== YOUR TASK ==
Return the data below exactly as given, except for the images.

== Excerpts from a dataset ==
▶

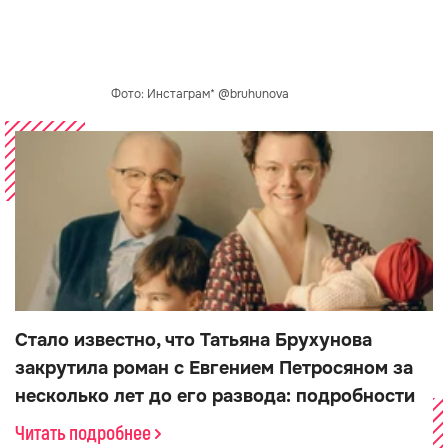
Фото: Инстаграм* @bruhunova
Стало известно, что Татьяна Брухунова
закрутила роман с Евгением Петросяном за
несколько лет до его развода: подробности
Читать подробнее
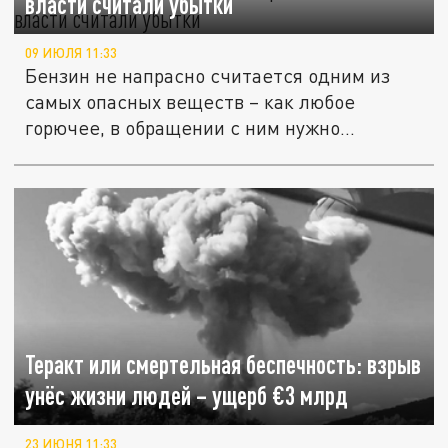
власти считали убытки
09 ИЮЛЯ 11:33
Бензин не напрасно считается одним из
самых опасных веществ – как любое
горючее, в обращении с ним нужно...
Теракт или смертельная беспечность: взрыв
унёс жизни людей – ущерб €3 млрд
23 ИЮНЯ 11:33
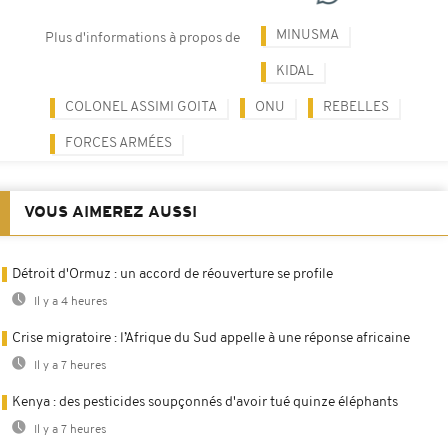
MINUSMA
Plus d'informations à propos de
KIDAL
COLONEL ASSIMI GOITA
ONU
REBELLES
FORCES ARMÉES
VOUS AIMEREZ AUSSI
Détroit d'Ormuz : un accord de réouverture se profile
Il y a 4 heures
Crise migratoire : l’Afrique du Sud appelle à une réponse africaine
Il y a 7 heures
Kenya : des pesticides soupçonnés d'avoir tué quinze éléphants
Il y a 7 heures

◀

== OUTPUT ==
Фото: Инстаграм* @bruhunova
Стало известно, что Татьяна Брухунова
закрутила роман с Евгением Петросяном за
несколько лет до его развода: подробности
Читать подробнее
власти считали убытки
09 ИЮЛЯ 11:33
Бензин не напрасно считается одним из
самых опасных веществ – как любое
горючее, в обращении с ним нужно...
Теракт или смертельная беспечность: взрыв
унёс жизни людей – ущерб €3 млрд
23 ИЮНЯ 11:33
MINUSMA
Plus d'informations à propos de
KIDAL
COLONEL ASSIMI GOITA
ONU
REBELLES
FORCES ARMÉES
VOUS AIMEREZ AUSSI
Détroit d'Ormuz : un accord de réouverture se profile
Il y a 4 heures
Crise migratoire : l’Afrique du Sud appelle à une réponse africaine
Il y a 7 heures
Kenya : des pesticides soupçonnés d'avoir tué quinze éléphants
Il y a 7 heures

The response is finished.